→ WHAT YOU NEED TO DO
Below are records; report how many of their lines contain the word "Saudi", giving only the number.

··· THE DATA ···

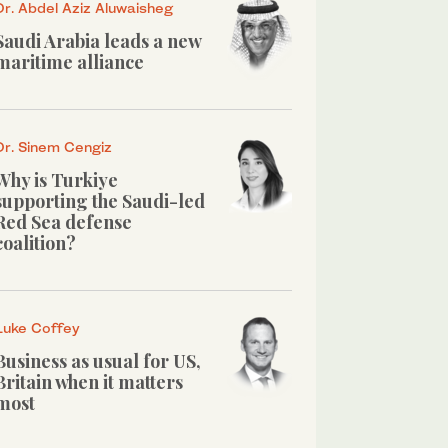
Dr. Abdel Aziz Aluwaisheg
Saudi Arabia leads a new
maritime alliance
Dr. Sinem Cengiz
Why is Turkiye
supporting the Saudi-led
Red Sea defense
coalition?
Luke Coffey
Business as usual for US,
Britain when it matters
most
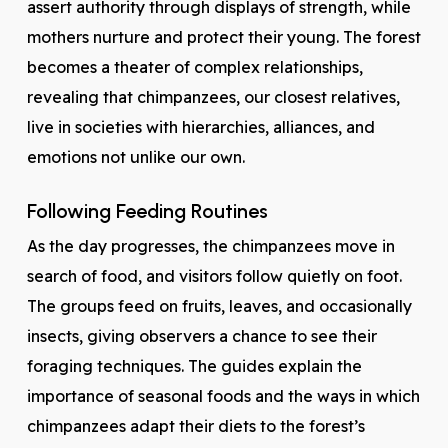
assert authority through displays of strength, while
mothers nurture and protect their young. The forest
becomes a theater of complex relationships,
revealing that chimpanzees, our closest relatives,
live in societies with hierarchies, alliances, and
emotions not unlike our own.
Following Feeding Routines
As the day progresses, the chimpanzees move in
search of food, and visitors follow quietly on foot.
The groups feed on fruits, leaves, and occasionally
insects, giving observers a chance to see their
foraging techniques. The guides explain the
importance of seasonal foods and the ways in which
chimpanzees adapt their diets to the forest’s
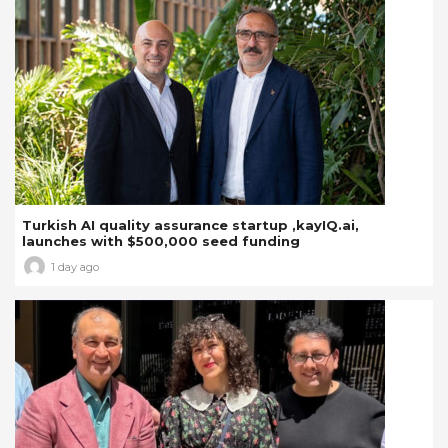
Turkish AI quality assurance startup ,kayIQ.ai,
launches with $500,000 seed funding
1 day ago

···

→ ANSWER FOR THIS EXERCISE
2